Everything You Always Wanted to Know About TCP But Too Afraid to Ask

In this issue, we dive into one of the most important protocols - Transmission Control Protocol (TCP).

Recalling our previous issue, client-server communications rely on HTTP and WebSocket. While HTTP is used for stateless, request/response communication, WebSocket is used for persistent, bi-directional communication. Crucially, both rely on TCP.

Connection-oriented, reliable, and bitstream-oriented

The IP protocol at the network layer is inherently unreliable. It is responsible for delivering packets from one IP address to another without any guarantees for delivery, order, or even the completeness of the data in the packet. This is where TCP steps in to ensure reliable data transmission.

There are 3 important features of TCP:

TCP is connection-oriented. Unlike UDP which sends data from one server to multiple servers, TCP establishes a connection between two specific servers.
TCP is reliable. TCP guarantees the delivery of the segments, no matter what the network condition is.
TCP is bitstream-oriented. With TCP, application layer data is segmented. The transport layer remains oblivious to the boundary of a message. In addition, the segments must be processed sequentially, and duplicated segments are discarded.

To identify a unique TCP connection, we use the following fields, often referred to as a 4-tuple.

Source and destination IP addresses. Located in the IP header, these direct the IP protocol on data routing.
Source and destination ports. Found in the TCP header, these instruct the TCP protocol on which process should receive the segments.

More on TCP header

We have already touched on the source and destination ports in the TCP header. Let’s further investigate other fields in the TCP header, especially those essential for TCP connection establishment. The diagram below highlights these significant fields.

Sequence number

When we establish a new TCP connection, a random 32-bit value is assigned as the initial sequence number. The receiving end uses this sequence number to send back an acknowledgment. The sequence number serves as a mechanism to ensure sequential processing of the segments at the receiving end.

Acknowledgment number

This 32-bit number is used by the receiver to request the next TCP segment. This value is the sequence number incremented by one. When the sender receives this acknowledgment, it can assume that all preceding data has been received successfully. This mechanism works to prevent any data losses.

Flags

Also known as control bits, flags indicate the purpose of a TCP message. As we will explore in the next section, there are different types of TCP messages. The control bits indicate whether the message is for establishing a connection, transmitting data, or terminating a connection.
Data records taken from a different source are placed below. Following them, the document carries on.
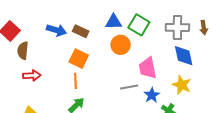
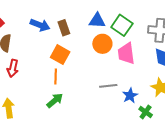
brown rectangle: (81, 31) -> (64, 28), turned 42
pink trapezoid: (148, 68) -> (126, 53), moved
red arrow: (32, 76) -> (13, 68), turned 102

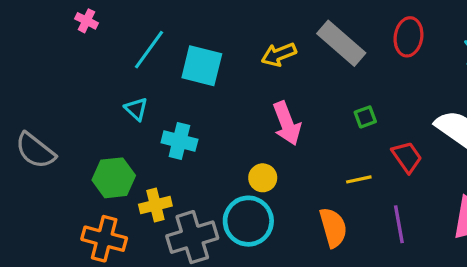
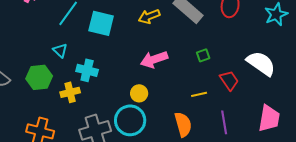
pink arrow: (287, 123) -> (154, 59), turned 92
green hexagon: (114, 178) -> (39, 77), moved
yellow cross: (155, 205) -> (70, 92), moved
ACK - Used for acknowledgments.
RST - Used to reset the connection when there are irrecoverable errors.
SYN - Used for the initial 3-way handshake. The sequence number field must be set.
FIN - Used to terminate the connection.

In the next section, we’ll see how these fields are used during TCP connection establishment.

Establishing a TCP connection: The 3-way handshake

Let's explore how TCP establishes a connection, a process known as a 3-way handshake, illustrated in the diagram below.

Step 0: Initially, both client and server are in a CLOSE state. The server starts by listening on a specific port for incoming connections.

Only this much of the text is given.